Yup, WM_TIMER can be used in callback mode. Yup, you can use this to run (more or less) arbitrary code... on NT anyway. No, this is not a problem - or rather, it's not a windows design problem.
You might want to grab the sample code now, so you don't miss the link later on ;).
WM_TIMER messages *are* posted to the window message queue, so you have a chance of handling them in your message loop - a bit more on this later. While SendMessage calls the wndproc directly (in the context of the thread running the messageloop, not the caller), it does not process the WM_TIMER callback. Thus, you will get a WM_TIMER message in the wndproc, with wparam==0 and lparam==address. Not an issue.
PostMessage inserts in the message queue; but since the callback dispatch isn't done until DispatchMessage, you have all the time you need to do message filtering.
Ah yes, filtering... there's quite a few ways of going about this, but by far the easiest is to not use message callbacks, and rather do all WM_TIMER processing in your wndproc. And no, it isn't really much trouble setting this up in a way that's about as easy to use as timer callbacks.
For most apps, I'd say that this whole thing is totally a nonissue, as long as sysadmins have configured the boxes correctly (ie, don't leave stuff running with admin-or-higher privileges - might be a bit hard to avoid with services though). But of course it would be nice if people started implementing this WM_TIMER 'fence', to be on the safe side - you never know how stupid sysadmins can be, nor what tricks evil haxx0rz can come up with.
There's a couple ways I can think of to fix these issues without rewriting all existing apps. Have DispatchMessage ignore WM_TIMER callbacks which havent been registered with SetTimer, or have Get/PeekMessage drop these messages. There surely must be an internal list of timers somewhere, and if this isn't easy to access, it could be achieved by hooking SetTimer. I doubt this would break any existing apps - and if it does, I'd say those apps are broken already.
Or, PostMessage (SendMessage is not an issue, remember?) could be made to disallow posting WM_TIMER messages to other processes. This should be rather easy to accomplish, using GetWindowThreadProcessId and GetCurrentProcessId. This might break existing apps, perhaps with a bit higher probability than the other fix, but I reckon WM_TIMER 'cross-posting' applications are bad. I've included a sample using Microsoft Detours. It could probably be extended to hook all running processes and set a process creation notification callback, but that's a bit more work than I care for right now ;). The proper way to go about this is probably coding a NT KMD (as 9x system doesn't seem to be affected by this), but I haven't messed enough with KMD coding to do that. Or, one could patch USER32.DLL on disk - I think it would be nice to do the disk patching (ignoring issues like Windows File Protection), as one could then see which effect this patch has globally.
While I don't really think that the callback stuff is a windows design flaw (there's just no proper way to validate the address with the current Win32 API, and 'proper checks' would probably add too much overhead), I *am* alarmed if it's true that normal systems have hidden windows, run in the context of high-privilege users... and I find it rather amusing that main focus of foon's article is the "Win32 API flaws", and not the presence of these windows, and the lack of separation between Sevices and GUIs.
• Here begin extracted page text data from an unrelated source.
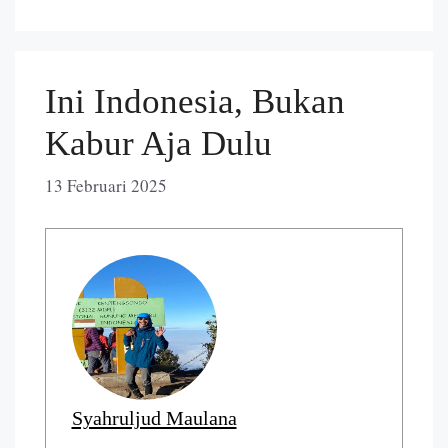
Ini Indonesia, Bukan
Kabur Aja Dulu
13 Februari 2025
Syahruljud Maulana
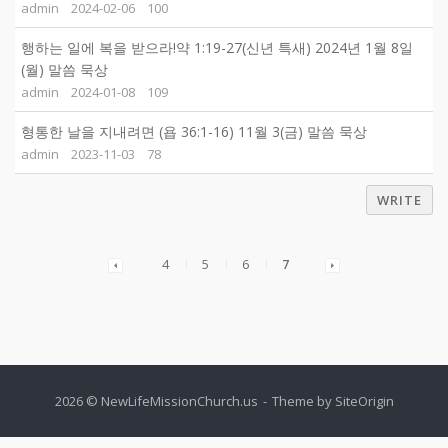
admin
2024-02-06
100
행하는 일에 복을 받으라!약 1:19-27(신년 특새) 2024년 1월 8일
(월) 말씀 묵상
admin
2024-01-08
109
형통한 날을 지내려면 (욥 36:1-16) 11월 3(금) 말씀 묵상
admin
2023-11-03
78
WRITE
4
5
6
7
2026 © NewLifeMissionChurch.us
Theme by
SiteOrigin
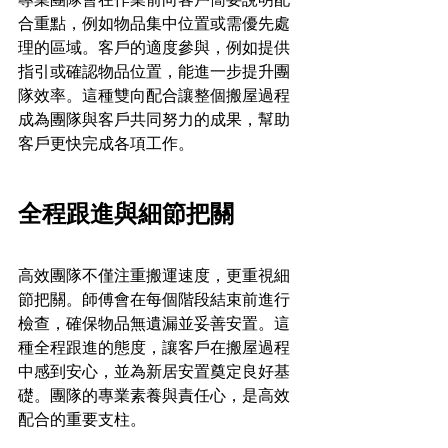
合重點，例如物品集中位置或需優先處
理的區域。客戶的適度參與，例如提供
指引或確認物品位置，能進一步提升團
隊效率。這種雙向配合讓整個搬屋過程
成為團隊與客戶共同努力的成果，幫助
客戶更快完成各項工作。
全程跟進與細節把關
高效團隊不僅注重搬運速度，更重視細
節把關。師傅會在每個階段結束前進行
檢查，確保物品無遺漏並妥善安置。這
種全程跟進的態度，讓客戶在搬屋過程
中感到安心，並為新居安置奠定良好基
礎。團隊的專業素養與責任心，是高效
配合的重要支柱。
As for other messages, what can I say except "check your buffers". It's been said over and over again, yet a lot of people still forget to do it. Even in the "oh-so-secure" opensource stuff. No, just because you have done a EM_LIMITTEXT (or whatever) doesn't mean you shouldn't check for overruns.
WM_PASTE ought not to be a problem, as long as the windows controls internally check for buffer overflows. I haven't checked if they do, but I should think so... I wouldn't be surprised if they don't, though. EM_GETLINE is a somewhat tougher beast to handle gracefully... it could allow you to trash arbitrary addresses in arbitrary programs. However, as long as you don't have a way to execute code in the target process (I assume VirtualAllocEx and CreateRemoteThread can be disallowed by proper privilege settings, and WM_TIMER wont work when the fix outline above has been applied), this isn't much of an issue imo - if people have access to run code on your box, there should be even easier ways of crashing apps or bringing down the system.
There's probably other interesting messages, too... and sure it would be nice if win32 had some better means of verification. But in my opinion, all this is not as much of an issue as it's made out to be.
One can argue that choosing the desktop as a security boundary; but I feel that it does make sense that "if you can see it, it's yours". For "critical" stuff, the interface and the critical components should be kept separate --- too bad that this isn't being followed all the time.
Anyway, it's not like this is a new thing. Matt Pietrek had a little sidenote about it in an old 'Under The Hood' article - google for pietrek+hood+WM_TIMER, and do a text search for "surprising".